Insulator-to-superconductor transition in quasi-one-dimensional HfS3 under pressure

TL;DR

This study demonstrates that highly insulating HfS3 can undergo an insulator-to-superconductor transition under high pressure, revealing potential superconductivity in non-metal TMTC compounds and expanding understanding of their electronic phases.

Contribution

It is the first to show pressure-induced superconductivity in an insulating TMTC, specifically HfS3, highlighting a new pathway for discovering superconductivity in similar materials.

Findings

HfS3 transitions from insulator to superconductor under high pressure.

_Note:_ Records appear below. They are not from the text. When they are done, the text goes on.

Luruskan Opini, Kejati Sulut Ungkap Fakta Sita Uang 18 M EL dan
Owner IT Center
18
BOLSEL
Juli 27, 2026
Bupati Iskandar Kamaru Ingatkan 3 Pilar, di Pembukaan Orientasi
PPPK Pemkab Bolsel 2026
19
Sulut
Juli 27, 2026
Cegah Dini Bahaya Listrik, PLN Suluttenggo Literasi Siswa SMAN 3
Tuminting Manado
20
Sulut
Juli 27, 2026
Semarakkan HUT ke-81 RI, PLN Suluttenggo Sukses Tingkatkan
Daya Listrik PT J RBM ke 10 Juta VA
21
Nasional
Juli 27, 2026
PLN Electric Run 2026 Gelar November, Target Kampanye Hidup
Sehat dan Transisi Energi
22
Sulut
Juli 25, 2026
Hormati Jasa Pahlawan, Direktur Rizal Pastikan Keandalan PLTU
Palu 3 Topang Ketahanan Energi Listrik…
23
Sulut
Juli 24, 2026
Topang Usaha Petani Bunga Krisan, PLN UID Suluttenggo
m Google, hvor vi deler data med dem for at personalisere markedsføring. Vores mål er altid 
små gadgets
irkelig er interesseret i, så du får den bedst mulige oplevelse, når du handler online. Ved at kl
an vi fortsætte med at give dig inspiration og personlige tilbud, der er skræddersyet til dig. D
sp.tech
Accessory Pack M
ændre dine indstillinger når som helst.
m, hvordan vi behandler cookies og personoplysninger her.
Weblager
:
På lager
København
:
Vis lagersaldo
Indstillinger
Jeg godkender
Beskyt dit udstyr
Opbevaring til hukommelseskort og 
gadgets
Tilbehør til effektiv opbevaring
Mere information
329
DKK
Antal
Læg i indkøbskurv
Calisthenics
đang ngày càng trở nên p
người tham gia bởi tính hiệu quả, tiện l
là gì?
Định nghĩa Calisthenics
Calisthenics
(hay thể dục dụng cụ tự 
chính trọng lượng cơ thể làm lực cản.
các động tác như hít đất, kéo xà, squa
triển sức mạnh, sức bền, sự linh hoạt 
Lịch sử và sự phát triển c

Superconductivity in HfS3 appears above 50.6 GPa, with zero resistance above 91.2 GPa.

Structural changes accompany the electronic transition, confirmed by optical and Raman measurements.

Abstract

Various transition metal trichalcogenides (TMTC) show the charge-density-wave and superconductivity, which provide an ideal platform to study the correlation between these two orderings and the mechanism of superconductivity. Currently, almost all metallic TMTC compounds can show superconductivity either at ambient pressure or at high pressure. However, most TMTC compounds are semiconductors and even insulators. Does the superconductivity exist in any non-metal TMTC compound? In this work, we managed to manipulate the electronic behavior of highly insulating HfS3 in term of pressure. HfS3 underwent an insulator-semiconductor transition near 17 GPa with a band gap reduce of ~1 eV. The optical absorption and Raman measurement provide the consistent results, suggesting the structural origin of the electronic transition. Upon further compression, HfS3 becomes a superconductor. The superconducting transition was initialized as early as 50.6 GPa and the zero-resistance is reached above 91.2 GPa. The superconducting behavior is further confirmed by both the magnetic field effect and current effect. This work sheds the light that all TMTC may be superconductors, and opens a new avenue to explore the abundant emergence phenomena in TMTC material family.